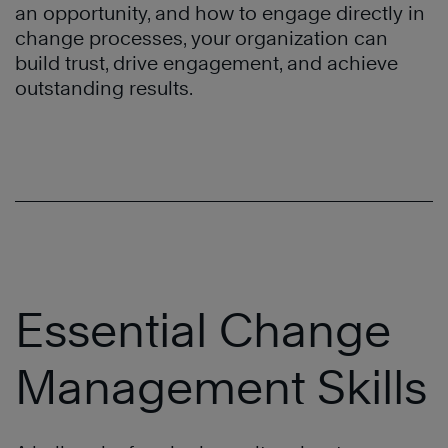
an opportunity, and how to engage directly in
change processes, your organization can
build trust, drive engagement, and achieve
outstanding results.
Essential Change
Management Skills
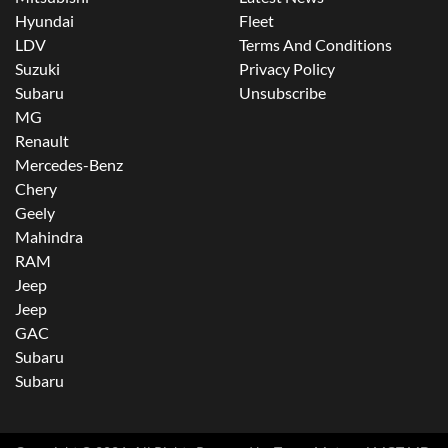
Hyundai
Fleet
LDV
Terms And Conditions
Suzuki
Privacy Policy
Subaru
Unsubscribe
MG
Renault
Mercedes-Benz
Chery
Geely
Mahindra
RAM
Jeep
Jeep
GAC
Subaru
Subaru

--------------------------------

● EXERCISE DETAILS: Return the complete material above exactly, with no picture.

● EXERCISE SOLUTION:
an opportunity, and how to engage directly in
change processes, your organization can
build trust, drive engagement, and achieve
outstanding results.
Essential Change
Management Skills
Hyundai
Fleet
LDV
Terms And Conditions
Suzuki
Privacy Policy
Subaru
Unsubscribe
MG
Renault
Mercedes-Benz
Chery
Geely
Mahindra
RAM
Jeep
Jeep
GAC
Subaru
Subaru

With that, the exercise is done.